We will also search ClinicalTrials.gov, the WHO International Clinical Trials Registry Platform (ICTRP; www.who.int/trialsearch), and the International Standard Randomized Controlled Trials Number (ISRCTN) registry (www.isrctn.com/) for trials in progress.

Searching other resources

To identify any relevant published data not identified with our electronic search, we will contact experts in the field, and check the references of relevant reviews from the past ten years. With the studies selected for inclusion in this review, we will perform forward and backward reference checking to identify any additional eligible studies.

Data collection and analysis

Selection of studies

We will use Covidence to manage the selection of studies (Covidence 2017). Two review authors (BV and TN) will independently screen all titles and abstracts from the electronic searches to identify potentially eligible studies. We will obtain full‐text articles of potentially eligible studies, and the two review authors (BV and TN) will independently assess the full‐text articles for study eligibility using the predefined inclusion and exclusion criteria. We will resolve any disagreements by discussion or with a third review author (AMM). As needed, we will contact study authors to clarify the study methods and other information. Studies excluded during the full‐text review will be listed in the 'Characteristics of excluded studies' table with a summary of reasons for exclusion. We will illustrate the study selection process in a PRISMA flow diagram (Moher 2009).

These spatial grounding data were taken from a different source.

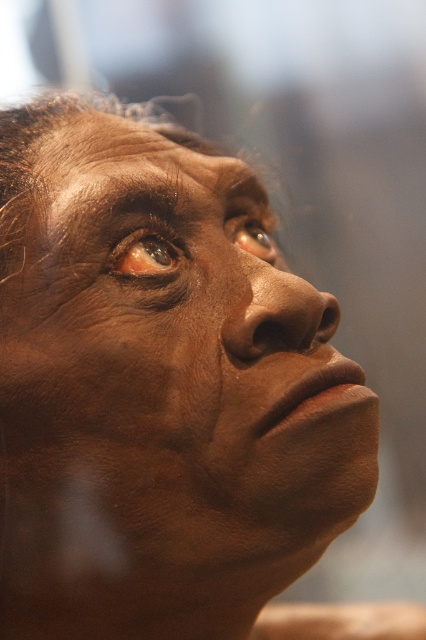 You are an artist sketching this face and want to place the brown matte eye at upper left and the brown matte eye at upper center accurately. Which eye should you draw first if you start from the left side of the face?

You should draw the brown matte eye at upper left first because it is located to the left of the brown matte eye at upper center.

You are a photographer adjusting your camera settings to capture a close portrait. The subject has a point marked at point (77, 147). If your camera lens has a focal length of 85mm and you want to ensure this point is in focus, what is the minimum distance you should set your focus ring to, given the point is 21.00 inches away from the viewer?

The point (77, 147) is 21.00 inches away from the viewer, so the focus ring should be set to at least 21.00 inches to ensure this point is in focus.

From the picture: You are an artist sketching the face shown in the image. You need to draw the point at position point [221,280] and point [250,234]. Which point should you draw first if you want to follow the order from closest to farthest?

You should draw point [221,280] first since it is closer to the viewer than point [250,234]. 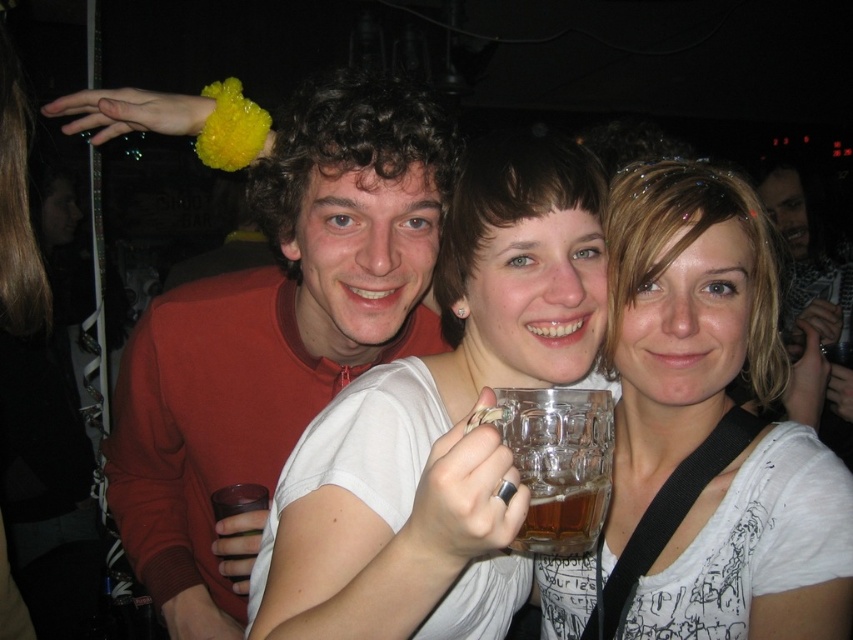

Data extraction and management

We will design a data extraction form and pilot it on at least two included studies. After reviewing the piloted forms with the other review authors, we will finalize the form. Two review authors will use the data extraction form to independently extract data from the included studies. We will discuss any inconsistencies with a third review author. We will enter the extracted data into an Excel database (Excel 2013) on password‐protected computers and secured in the cloud storage Dropbox for future review updates.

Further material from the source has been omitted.